Pour A.N. Whitehead (A.N.W.) la réalité ultime est faite d’entités actuelles [1]. Il exprime clairement dès l’expression de son schème organique au début de Procès et réalité : « Par leur nature, les entités sont une « pluralité » disjonctive dans le procès de passage à une unité conjonctive. Cette Catégorie de l’Ultime remplace la catégorie aristotélicienne de « substance première » [2]. Plus exactement, la notion de substance est remplacée par la notion de société d’entités actuelles, ce que confirme la thèse de Michel Weber [3].

Ainsi, la « production d’un nouvel être ensemble * » est l’ultime notion représentée par le terme de « concrescence ». Ces notions ultimes de production de nouveauté et d’« être-ensemble concret » sont inexplicables aussi bien en fonction d’universaux plus élevés qu’en fonction des composants participants à la concrescence. L’analyse des composants s’opère à partir de la concrescence, et par déduction abstraite. La seule instance d’appel est l’intuition.

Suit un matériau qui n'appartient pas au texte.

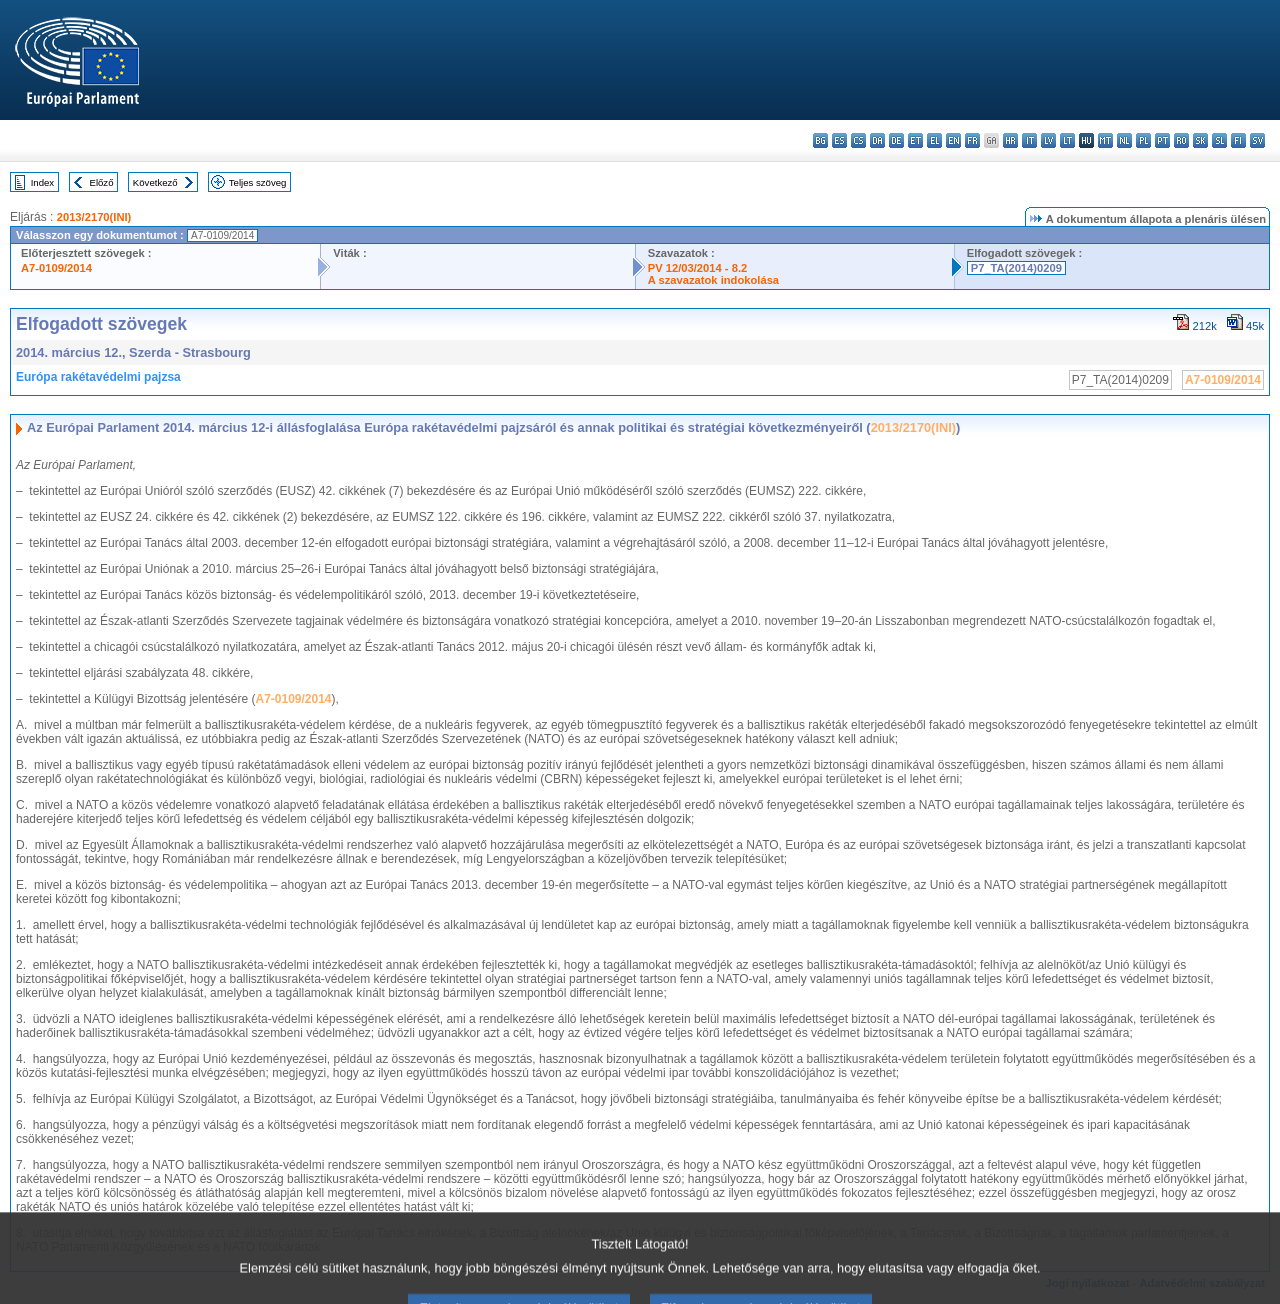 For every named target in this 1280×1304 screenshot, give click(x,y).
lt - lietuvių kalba (1067, 140)
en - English (953, 140)
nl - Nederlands (1124, 140)
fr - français (972, 140)
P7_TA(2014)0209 (1016, 268)
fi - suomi (1238, 140)
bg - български (820, 140)
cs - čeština (858, 140)
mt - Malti (1105, 140)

Il est intéressant d’observer que les références culturelles d’A.N.W. sont quasiment les mêmes que le DGES. A savoir :Aristote, Berkeley, Descartes, Newton, Leibniz.

A la rubrique empirisme : (cat.4, 13 ref. CR, p.308) sont cités Hume et Locke. Il est expliqué que l’empirisme réduit l’expérience aux données sensorielles, et contient « une confusion entre expérience et expérimentation, entre sensation et observation, entre fait et phénomène, etc … ». (p.309). Notons ici tout de suite qu’A.N.W. a analysé soigneusement toutes ces difficultés et a 〈49〉 proposé un remaniement de l’approche empirique. C’est pourquoi son empirisme est nommé « empirisme radical » (ou réalisme radical), à l’instar de celui de William James.

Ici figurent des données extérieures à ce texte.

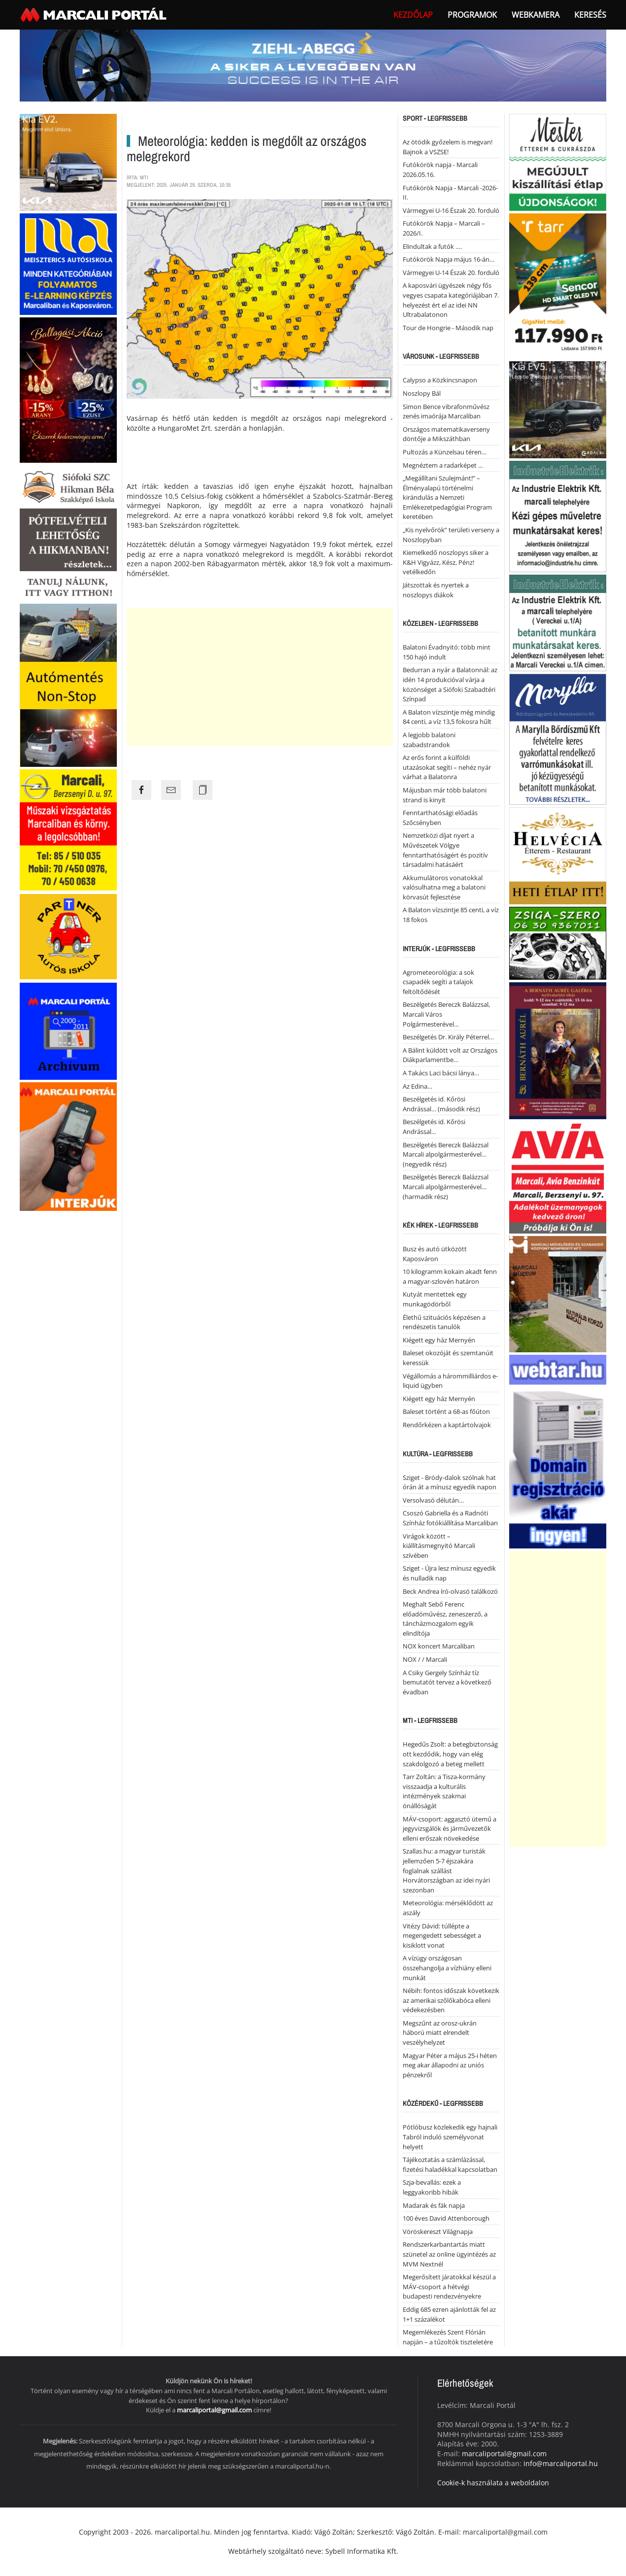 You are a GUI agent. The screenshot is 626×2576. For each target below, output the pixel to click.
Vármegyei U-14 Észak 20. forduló (451, 272)
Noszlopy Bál (422, 393)
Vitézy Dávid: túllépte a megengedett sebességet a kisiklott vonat (442, 1936)
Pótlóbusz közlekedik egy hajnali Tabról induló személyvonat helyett (450, 2137)
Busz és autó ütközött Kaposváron (435, 1253)
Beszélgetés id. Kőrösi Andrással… (434, 1126)
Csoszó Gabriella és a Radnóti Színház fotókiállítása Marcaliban (450, 1518)
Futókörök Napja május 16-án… (448, 259)
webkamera (535, 14)
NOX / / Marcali (425, 1659)
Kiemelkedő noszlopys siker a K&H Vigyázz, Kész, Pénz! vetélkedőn (445, 562)
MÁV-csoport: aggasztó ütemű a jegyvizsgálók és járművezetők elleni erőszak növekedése (449, 1829)
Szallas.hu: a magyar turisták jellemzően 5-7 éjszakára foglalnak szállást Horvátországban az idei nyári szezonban (446, 1870)
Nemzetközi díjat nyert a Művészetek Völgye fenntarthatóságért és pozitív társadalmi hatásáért (445, 850)
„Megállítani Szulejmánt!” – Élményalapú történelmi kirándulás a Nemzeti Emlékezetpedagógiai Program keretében (447, 497)
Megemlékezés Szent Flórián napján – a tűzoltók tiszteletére (448, 2337)
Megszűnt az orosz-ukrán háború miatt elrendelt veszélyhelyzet (440, 2033)
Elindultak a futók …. (432, 246)
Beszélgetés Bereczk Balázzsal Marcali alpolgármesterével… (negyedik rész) (445, 1154)
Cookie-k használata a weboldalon (493, 2482)
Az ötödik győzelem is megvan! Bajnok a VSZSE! (447, 146)
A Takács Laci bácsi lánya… (441, 1072)
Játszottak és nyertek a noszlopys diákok (436, 590)
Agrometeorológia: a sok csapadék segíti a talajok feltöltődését (438, 982)
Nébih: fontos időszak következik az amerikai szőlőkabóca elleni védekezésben (451, 2000)
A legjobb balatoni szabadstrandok (429, 739)
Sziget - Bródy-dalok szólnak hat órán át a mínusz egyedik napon (449, 1482)
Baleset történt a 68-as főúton (446, 1411)
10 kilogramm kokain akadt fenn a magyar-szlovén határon (450, 1276)
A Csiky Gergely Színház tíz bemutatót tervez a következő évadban (447, 1682)
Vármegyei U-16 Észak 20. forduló (451, 210)
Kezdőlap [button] (413, 14)
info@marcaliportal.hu (560, 2463)
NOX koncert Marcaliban (439, 1646)
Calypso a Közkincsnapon (440, 380)
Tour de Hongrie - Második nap (448, 327)
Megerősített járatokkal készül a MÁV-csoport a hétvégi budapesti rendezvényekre (449, 2286)
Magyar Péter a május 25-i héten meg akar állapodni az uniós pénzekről (450, 2065)
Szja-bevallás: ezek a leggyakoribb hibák (432, 2187)
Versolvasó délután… (433, 1500)
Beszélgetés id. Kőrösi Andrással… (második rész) (441, 1104)
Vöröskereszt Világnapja (438, 2231)
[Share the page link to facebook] (141, 790)
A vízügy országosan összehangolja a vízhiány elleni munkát (447, 1968)
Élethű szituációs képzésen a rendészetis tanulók (444, 1322)
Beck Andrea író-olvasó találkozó (450, 1591)
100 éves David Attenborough (446, 2218)
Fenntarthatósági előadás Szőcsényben (440, 817)
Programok (472, 14)
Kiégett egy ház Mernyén (439, 1340)
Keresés (590, 14)
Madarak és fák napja (434, 2205)
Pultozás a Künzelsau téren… (445, 451)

On comprend ainsi mieux le passage à réaliser entre une approche à partir de la substance d’Aristote et une approche à partir de la créativité de la pensée organique, principe ultime par lequel « la pluralité, qui est l’univers pris en disjonction, devient occasion actuelle unique, qui est l’univers pris en conjonction » [4]. Unité et diversité sont ainsi saisis de façon simultanée. Le contraste des deux, ensemble, ouvrent à la nouveauté et à l’avancée créatrice.

Les notions du DGES qui se rapprocheraient des notions de base de la pensée organique sont les suivantes : processus (cat.) sans entrée, organisation (absence du mot organisme, alors que la rubrique vivant renvoie à la notion d’organisme, et à l’importance du corps), flux (cat.1), milieu, acteur ; actant, agencement * (faire le lien aux « lieux de tension »), événement, réseau, autoorganisation, système, symbolique, forme (un lien peut être tracé aux objets éternels *).

Presque à l’issue de cette enquête, à la lecture du résumé de la notion de réflexivité (cat.4, 14 réf. ML, p.775), à savoir « Activité de retour sur soi d’un individu (ou/et d’un groupe) sur ce qu’il est et ce qu’il fait. Par extension, démarche de connaissance qui porte sur l’action cognitive et ses acteurs » [5], il est apparu que cette notion remplace dans le DGES la notion d’expérience. Le premier paragraphe renforce cette idée ; Michel Lussault l’exprime ainsi : « Déjà apparaît le champ premier d’application de la notion : la personne, et ce en quoi consiste toute démarche réflexive – le retour compréhensif d’un sujet sur lui-même ». Il devient d’autant plus étonnant qu’il n’existe ni rubrique ni index à « personne », et pas de rubrique sujet. La réflexivité, comme « l’objectivation du sujet objectivant » [6] cité à propos de Pierre Bourdieu, pourrait être rapprochée de la notion de sujet-superjet de Whitehead. La connaissance de soi procèderait par appréhension de l’intérieur (p.495 à individu) ou par saisie de soi par l’intérieur [7]. C’est bien l’usage du sens C du VTCP d’André Lalande pour expérience. Mais ici l’usage du terme de 〈50〉 réflexivité semble donner une place prépondérante à la conscience, alors que l’expérience peut ne pas être consciente : la pensée organique généralise l’expérience jusqu’aux entités ultimes de la réalité, les entités actuelles, ou occasions d’expérience. Un exemple d’expérience ordinaire non consciente est notre propre corps : il fonctionne sans que l’on y prête attention : on n’y fait attention que lorsqu’ « il fait mal », c’est à dire quand il dysfonctionne. L’expérience peut se trouver dans toutes les unités de la nature à des degrés divers, ce qui n’est pas le cas de la réflexivité, qui est un stade plus avancé d’évolution, et limite donc la notion à l’humain. C’est l’unité d’approche entre la nature, la société et ses territoires qui est ainsi perdue de vue.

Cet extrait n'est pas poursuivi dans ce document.